Alors que le Gouvernement a présenté le plan #FranceRelance et affiche la croissance verte comme un axe majeur de la relance, les moyens de l’Etat semblent maintenant mobilisés pour s’attaquer, rétroactivement, aux contrats d’achats photovoltaïques conclus sur la base des tarifs en vigueur avant le moratoire de 2011. Ces tarifs avaient été établis par l’Etat en fonction des coûts réels du photovoltaïque. Ils reflétaient donc l’ampleur des investissements et le niveau de risque portés par les pionniers qui ont permis à la France de se doter d’une filière solaire.
La remise en cause rétroactive de ces contrats aurait à court terme des conséquences économiques catastrophiques pour les acteurs indépendants qui ont financé la croissance de leurs entreprises grâce à leurs premiers projets solaires : perte de chiffre d’affaires des centrales, incapacité à honorer leurs engagements vis-à-vis des banques, des sociétés d’exploitation, des sociétés de maintenance, des assureurs…, mise en faillite des sociétés de projets, et in fine pertes colossales au bilan des producteurs dont nombre pourraient mettre la clé sous la porte à l’heure où la France cherche à faire émerger les ETI de la transition énergétique de demain.
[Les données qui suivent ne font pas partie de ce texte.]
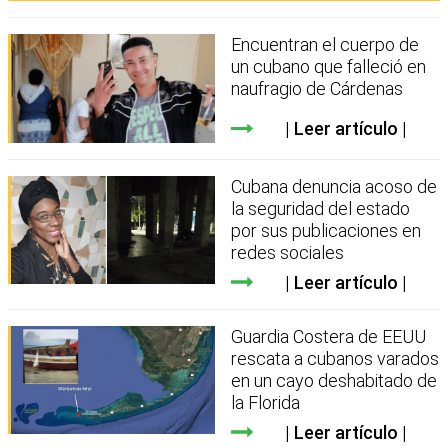
Encuentran el cuerpo de
un cubano que falleció en
naufragio de Cárdenas
Leer artículo
Cubana denuncia acoso de
la seguridad del estado
por sus publicaciones en
redes sociales
Leer artículo
Guardia Costera de EEUU
rescata a cubanos varados
en un cayo deshabitado de
la Florida
Leer artículo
Ces risques sont loin d’être virtuels : les marchés italiens et espagnols sont encore marqués à vif par les rétroactivités intervenues au début des années 2010, la confiance des investisseurs y a été sapée pour des années en dépit des revers juridiques subis par les Etats espagnols et italiens quelques années plus tard. Le coût de la dette bancaire reste encore très élevé en Italie et en Espagne pour financer un projet renouvelable.
Au contraire, en France, la stabilité du cadre et la qualité de la « signature » a permis jusqu’à présent d’attirer des capitaux en abondance pour financer la transition énergétique, conduisant à des coûts de production de l’énergie solaire photovoltaïque de plus en plus compétitifs, permettant à la filière d’être l’un des rares secteurs à recruter massivement en cette période de crise.
En franchissant la ligne rouge, qui consiste à ne plus respecter des engagements publics contractuels qui ont servi de base au financement de plusieurs milliards d’euros de projets solaires construits et aujourd’hui en fonctionnement, la France menacerait l’existence même d’une filière solaire et fermerait la porte à tous les projets d’implantation industrielle sur son territoire, se privant par la même occasion d’investissements massifs dans les territoires. D’ores et déjà l’on peut s’interroger sur l’avenir des projets d’implantation des giga factories qui sont annoncés pour les prochains mois. Quelle cohérence avec le plan de relance qui vise à la réindustrialisation de la France dans les filières stratégiques pour la transition écologique ?
Mais il y a plus. En remettant en cause sa parole, l’Etat met en risque l’ensemble du financement des énergies renouvelables et de la transition énergétique. En effet, un tel reniement génèrerait une défiance massive et durable à l’égard des engagements de l’Etat. Quel crédit pour les milliers de contrats d’obligation d’achat signés chaque année dans toutes les filières renouvelables dans le cadre d’une transition énergétique pourtant indispensable à l’atteinte de nos objectifs climatiques et voulue par tous les citoyens ?
Au moment où la France est sous le choc économique de la Covid-19, alors que les filières des énergies renouvelables sont parmi les rares secteurs en croissance dans notre pays, nous ne pouvons nous permettre de tourner le dos à la trajectoire d’avenir qu’est la transition énergétique.